#### Entries shown

++++

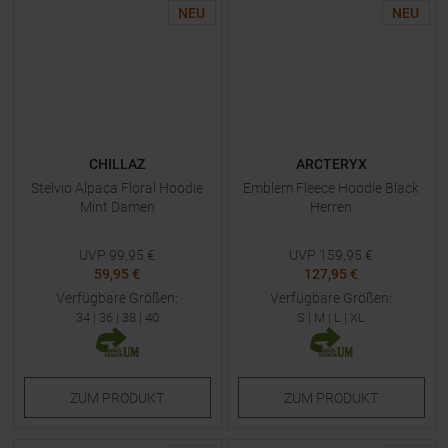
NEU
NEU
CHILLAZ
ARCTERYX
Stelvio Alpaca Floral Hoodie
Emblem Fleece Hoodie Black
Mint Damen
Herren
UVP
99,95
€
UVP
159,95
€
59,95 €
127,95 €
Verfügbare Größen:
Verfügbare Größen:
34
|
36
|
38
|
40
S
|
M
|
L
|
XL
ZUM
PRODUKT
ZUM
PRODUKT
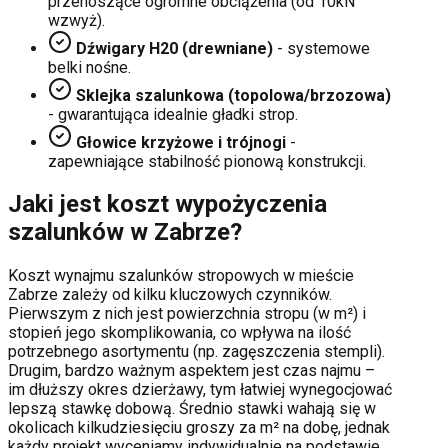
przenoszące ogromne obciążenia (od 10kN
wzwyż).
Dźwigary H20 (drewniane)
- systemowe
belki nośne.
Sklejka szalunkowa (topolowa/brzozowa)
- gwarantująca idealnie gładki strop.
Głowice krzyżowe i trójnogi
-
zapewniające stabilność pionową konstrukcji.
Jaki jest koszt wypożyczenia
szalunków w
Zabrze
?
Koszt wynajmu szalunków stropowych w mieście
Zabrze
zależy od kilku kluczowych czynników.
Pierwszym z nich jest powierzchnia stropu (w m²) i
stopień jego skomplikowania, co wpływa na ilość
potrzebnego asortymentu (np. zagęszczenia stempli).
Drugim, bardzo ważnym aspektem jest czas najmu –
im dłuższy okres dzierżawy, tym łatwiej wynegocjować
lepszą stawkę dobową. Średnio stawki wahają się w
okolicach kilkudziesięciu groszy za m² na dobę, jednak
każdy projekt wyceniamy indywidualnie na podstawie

++++

Copy every line that includes the string "szalunków" from the material above.

szalunków w
Koszt wynajmu szalunków stropowych w mieście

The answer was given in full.